Fra le altre sezioni spicca quella dedicata a Sherlock Holmes: un'ottima idea, anche se il materiale visto a volte è inferiore alle aspettative. La questione dei serial, presenti in questa sezione, è che dispiace vederne solo due o tre puntate. Quello su Fu-Manchu, per esempio, del 1923, meriterebbe una presentazione integrale; coi suoi occhi vivissimi e crudeli Harry Agar Jones non sfigura rispetto a Warner Oland, Boris Karloff e Christopher Lee, suoi successori (bianchi come lui) nel personaggio del supercriminale cinese.
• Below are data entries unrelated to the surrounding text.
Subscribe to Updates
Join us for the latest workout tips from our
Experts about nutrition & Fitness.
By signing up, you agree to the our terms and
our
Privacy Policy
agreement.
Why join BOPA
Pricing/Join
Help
Il film di Sherlock Holmes più interessante è probabilmente “The Sign of the Four” di Maurice Elvey, che incrocia le investigazioni di Sherlock Holmes con l'iconografia dell'orientale malvagio che insidia la vergine bianca (Fu Manchu again!), concludendosi con una splendida sequenza di inseguimento sul Tamigi.
I dieci minuti del raffinatissimo “Monkey's Moon” (1929) di Kenneth Macpherson ci riportano a quell'avanguardia cinematografica e fotografica che sapeva vestire le immagini di rara bellezza, e che qui giustappone in montaggio una serie di ambienti e visioni su una non-trama relativa a un giorno d'estate prima del temporale e due scimmiette in fuga. La macchina da presa erratica e il montaggio libero servono anche, in modo sinestetico, a rendere la musica jazz cui allude il sax nella banda visuale. La sensazione prevalente è di ariosità estiva, di pigrizia, di rilassata disponibilità alla visione; eppure sembra sottilmente triste.
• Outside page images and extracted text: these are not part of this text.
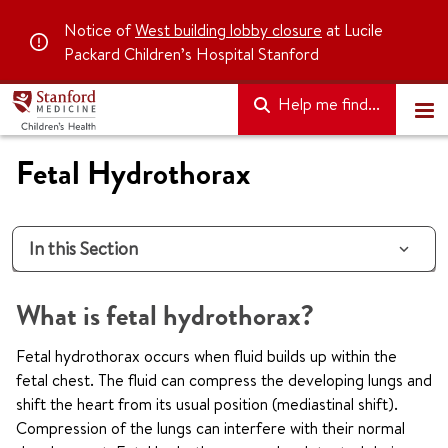
Notice of
West building lobby closure
at Lucile
Packard Children’s Hospital Stanford
Help me find...
Fetal Hydrothorax
In this Section
What is fetal hydrothorax?
Fetal hydrothorax occurs when fluid builds up within the
fetal chest. The fluid can compress the developing lungs and
shift the heart from its usual position (mediastinal shift).
Compression of the lungs can interfere with their normal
Come sempre le Giornate hanno offerto una ricca messe di brevi film del primo '900, alcuni notevolissimi, anche in alcuni casi per le meravigliose colorazioni a mano o au pochoir (“Le Fille aux oeufs d'or”, “Le Tour du monde d'un policier”, “Les Petits Pifferari”), caratterizzati da una sapienza narrativa ingenua e insieme raffinata, e talvolta da un piacevole tocco di erotismo naïf primo novecento. Una sorpresa particolarmente piacevole nella selezione è stato l'anonimo americano “Down on the Farm” del 1905. Fa da spunto un'idea semplicissima: alcune giovani donne di estrazione chiaramente medio-alto borghese saccheggiano un frutteto e vengono inseguite da un gruppo di contadini infuriati in un'autentica maratona campestre. Lotta di classe - e dei sessi - su strada, con la netta vittoria delle prime sui secondi. Ma l'aspetto narrativo si risolve in quello ginnico, l'inseguimento in gioco, e la corsa di queste belle e meno belle in ariosi abiti bianchi va oltre la situazione cinematografica per esprimere una joie de vivre che si vede nei loro visi ridenti rivolti alla macchina da presa.
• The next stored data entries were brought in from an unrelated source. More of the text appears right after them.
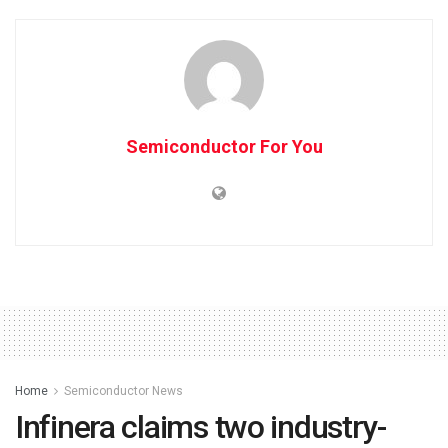
Semiconductor For You
Home
Semiconductor News
Infinera claims two industry-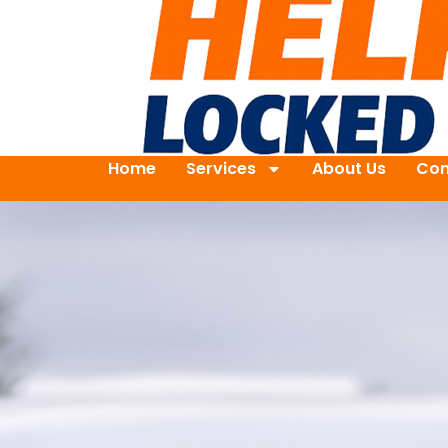
Home
Services
About Us
Con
Non si può chiudere, infine, senza menzionare una piccola gemma del 2008 presentata a latere (il suo rapporto col cinema muto essendo molto aleatorio). “Helsinki, ikuisesti” di Peter Von Bagh ripercorre un secolo di vita di Helsinki attraverso il cinema (e l'arte figurativa e la canzone), non solo con grande intensità e vivezza ma arricchendolo di osservazioni sull'immagine e sull'arte cinematografica che, ci sentiamo di dire, sono degne di Godard.